▶ [Given data]:
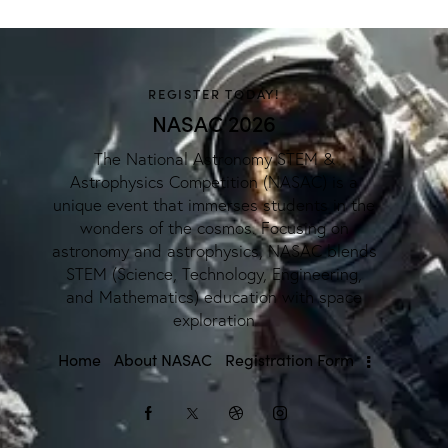
REGISTER TODAY!
NASAC 2026
The National Astronomy STEM &
Astrophysics Competition (NASAC) is a
unique event that immerses students in the
wonders of the cosmos. Focusing on
astronomy and astrophysics, NASAC blends
STEM (Science, Technology, Engineering,
and Mathematics) education with space
exploration
Home
About NASAC
Registration Form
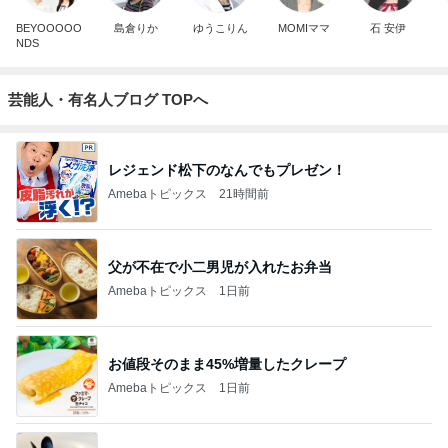
BEYOOOOO
島倉りか
ゆうこりん
MOMIママ
石 安伊
NDS
芸能人・有名人ブログ TOPへ
レジェンド松下のなんでもプレゼン！
Amebaトピックス
21時間前
父が不在で小二男児が入れたお弁当
Amebaトピックス
1日前
お値段そのまま45%増量したクレープ
Amebaトピックス
1日前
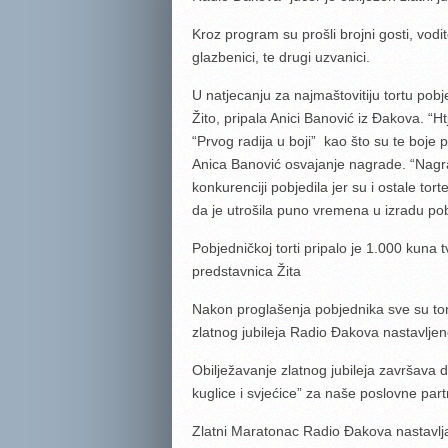
Kroz program su prošli brojni gosti, vodi
glazbenici, te drugi uzvanici.
U natjecanju za najmaštovitiju tortu pobj
Žito, pripala Anici Banović iz Đakova. “
“Prvog radija u boji” kao što su te boje
Anica Banović osvajanje nagrade. “Nagr
konkurenciji pobjedila jer su i ostale to
da je utrošila puno vremena u izradu pob
Pobjedničkoj torti pripalo je 1.000 kuna t
predstavnica Žita
Nakon proglašenja pobjednika sve su to
zlatnog jubileja Radio Đakova nastavlj
Obilježavanje zlatnog jubileja završava
d
kuglice i svjećice” za naše poslovne part
Zlatni Maratonac Radio Đakova nastavlja 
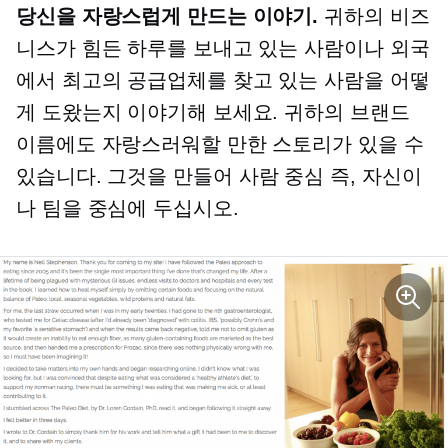
당신을 자랑스럽게 만드는 이야기.
귀하의 비즈
니스가 힘든 하루를 보내고 있는 사람이나 외국
에서 최고의 공급업체를 찾고 있는 사람을 어떻
게 도왔는지 이야기해 보세요. 귀하의 브랜드
이름에도 자랑스러워할 만한 스토리가 있을 수
있습니다. 그것을 만들어
사람 중심
즉, 자신이
나 팀을 중심에 두십시오.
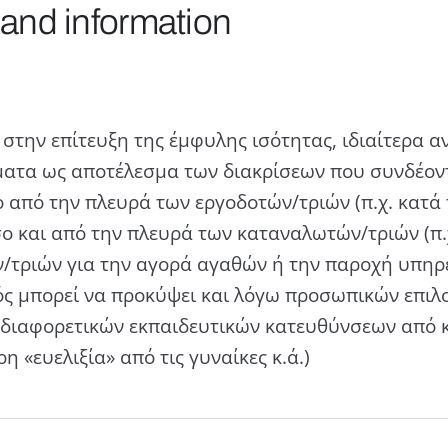
 and information
 στην επίτευξη της έμφυλης ισότητας, ιδιαίτερα αν
ατα ως αποτέλεσµα των διακρίσεων που συνδέοντα
από την πλευρά των εργοδοτών/τριών (π.χ. κατά τ
 και από την πλευρά των καταναλωτών/τριών (π.χ
τριών για την αγορά αγαθών ή την παροχή υπηρε
ς µπορεί να προκύψει και λόγω προσωπικών επιλ
ή διαφορετικών εκπαιδευτικών κατευθύνσεων από 
 «ευελιξία» από τις γυναίκες κ.ά.)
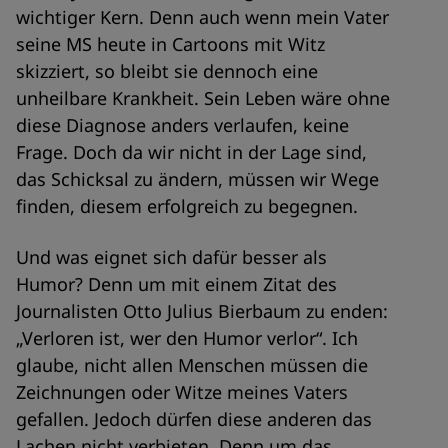
wichtiger Kern. Denn auch wenn mein Vater
seine MS heute in Cartoons mit Witz
skizziert, so bleibt sie dennoch eine
unheilbare Krankheit. Sein Leben wäre ohne
diese Diagnose anders verlaufen, keine
Frage. Doch da wir nicht in der Lage sind,
das Schicksal zu ändern, müssen wir Wege
finden, diesem erfolgreich zu begegnen.
Und was eignet sich dafür besser als
Humor? Denn um mit einem Zitat des
Journalisten Otto Julius Bierbaum zu enden:
„Verloren ist, wer den Humor verlor“. Ich
glaube, nicht allen Menschen müssen die
Zeichnungen oder Witze meines Vaters
gefallen. Jedoch dürfen diese anderen das
Lachen nicht verbieten. Denn um das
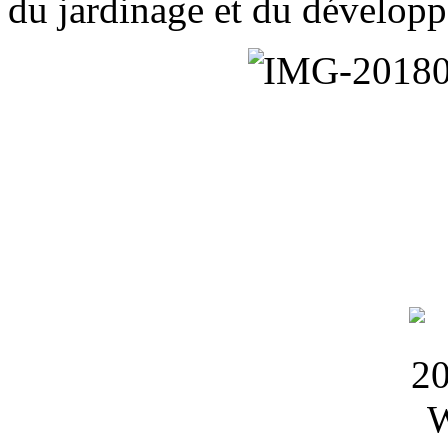
du jardinage et du dévelop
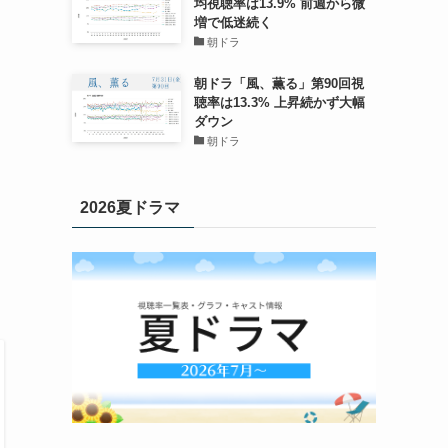
均視聴率は13.9% 前週から微
増で低迷続く
朝ドラ
朝ドラ「風、薫る」第90回視
聴率は13.3% 上昇続かず大幅
ダウン
朝ドラ
2026夏ドラマ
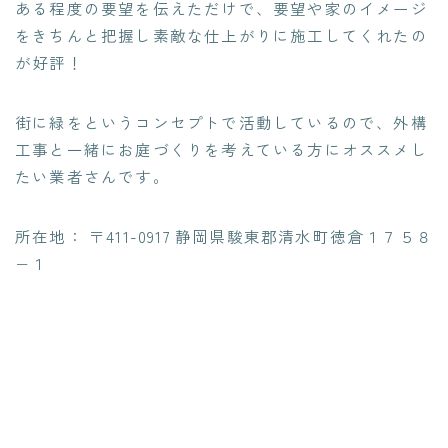
ある程度の要望を伝えただけで、
要望や家のイメージ
をきちんと把握し素敵な仕上がりに施工
してくれたの
が好評！
街に緑をというコンセプトで活動しているので、
外構
工事と一緒にお庭づくりを考えている方にオススメし
たい
業者さんです。
所在地： 〒411-0917 静岡県駿東郡清水町徳倉１７５８
−１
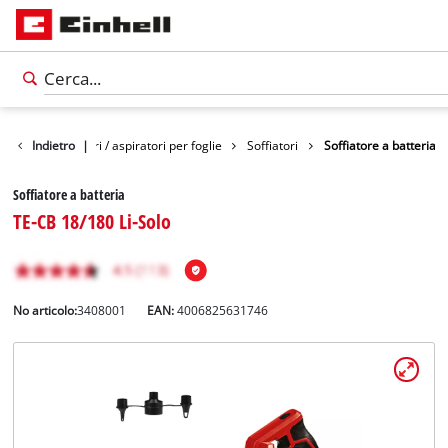
rdino
Indietro
Soffiatori / aspiratori per foglie
|
Soffiatori
Soffiatore a batteria
Soffiatore a batteria
TE-CB 18/180 Li-Solo
No articolo:
3408001
EAN:
4006825631746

▶ [Instructions for the task]: The data above, line by line: transcribe it exactly and drop the pictures.

▶ [Reply to the task]:
REGISTER TODAY!
NASAC 2026
The National Astronomy STEM &
Astrophysics Competition (NASAC) is a
unique event that immerses students in the
wonders of the cosmos. Focusing on
astronomy and astrophysics, NASAC blends
STEM (Science, Technology, Engineering,
and Mathematics) education with space
exploration
Home
About NASAC
Registration Form
BEYOOOOO
島倉りか
ゆうこりん
MOMIママ
石 安伊
NDS
芸能人・有名人ブログ TOPへ
レジェンド松下のなんでもプレゼン！
Amebaトピックス
21時間前
父が不在で小二男児が入れたお弁当
Amebaトピックス
1日前
お値段そのまま45%増量したクレープ
Amebaトピックス
1日前
Kroz program su prošli brojni gosti, vodi
glazbenici, te drugi uzvanici.
U natjecanju za najmaštovitiju tortu pobj
Žito, pripala Anici Banović iz Đakova. “
“Prvog radija u boji” kao što su te boje
Anica Banović osvajanje nagrade. “Nagr
konkurenciji pobjedila jer su i ostale to
da je utrošila puno vremena u izradu pob
Pobjedničkoj torti pripalo je 1.000 kuna t
predstavnica Žita
Nakon proglašenja pobjednika sve su to
zlatnog jubileja Radio Đakova nastavlj
Obilježavanje zlatnog jubileja završava
d
kuglice i svjećice” za naše poslovne part
Zlatni Maratonac Radio Đakova nastavlja 
당신을 자랑스럽게 만드는 이야기.
귀하의 비즈
니스가 힘든 하루를 보내고 있는 사람이나 외국
에서 최고의 공급업체를 찾고 있는 사람을 어떻
게 도왔는지 이야기해 보세요. 귀하의 브랜드
이름에도 자랑스러워할 만한 스토리가 있을 수
있습니다. 그것을 만들어
사람 중심
즉, 자신이
나 팀을 중심에 두십시오.
 and information
 στην επίτευξη της έμφυλης ισότητας, ιδιαίτερα αν
ατα ως αποτέλεσµα των διακρίσεων που συνδέοντα
από την πλευρά των εργοδοτών/τριών (π.χ. κατά τ
 και από την πλευρά των καταναλωτών/τριών (π.χ
τριών για την αγορά αγαθών ή την παροχή υπηρε
ς µπορεί να προκύψει και λόγω προσωπικών επιλ
ή διαφορετικών εκπαιδευτικών κατευθύνσεων από 
 «ευελιξία» από τις γυναίκες κ.ά.)
wichtiger Kern. Denn auch wenn mein Vater
seine MS heute in Cartoons mit Witz
skizziert, so bleibt sie dennoch eine
unheilbare Krankheit. Sein Leben wäre ohne
diese Diagnose anders verlaufen, keine
Frage. Doch da wir nicht in der Lage sind,
das Schicksal zu ändern, müssen wir Wege
finden, diesem erfolgreich zu begegnen.
Und was eignet sich dafür besser als
Humor? Denn um mit einem Zitat des
Journalisten Otto Julius Bierbaum zu enden:
„Verloren ist, wer den Humor verlor“. Ich
glaube, nicht allen Menschen müssen die
Zeichnungen oder Witze meines Vaters
gefallen. Jedoch dürfen diese anderen das
Lachen nicht verbieten. Denn um das
du jardinage et du dévelop
均視聴率は13.9% 前週から微
増で低迷続く
朝ドラ
朝ドラ「風、薫る」第90回視
聴率は13.3% 上昇続かず大幅
ダウン
朝ドラ
2026夏ドラマ
ある程度の要望を伝えただけで、
要望や家のイメージ
をきちんと把握し素敵な仕上がりに施工
してくれたの
が好評！
街に緑をというコンセプトで活動しているので、
外構
工事と一緒にお庭づくりを考えている方にオススメし
たい
業者さんです。
所在地： 〒411-0917 静岡県駿東郡清水町徳倉１７５８
−１
rdino
Indietro
Soffiatori / aspiratori per foglie
|
Soffiatori
Soffiatore a batteria
Soffiatore a batteria
TE-CB 18/180 Li-Solo
No articolo:
3408001
EAN:
4006825631746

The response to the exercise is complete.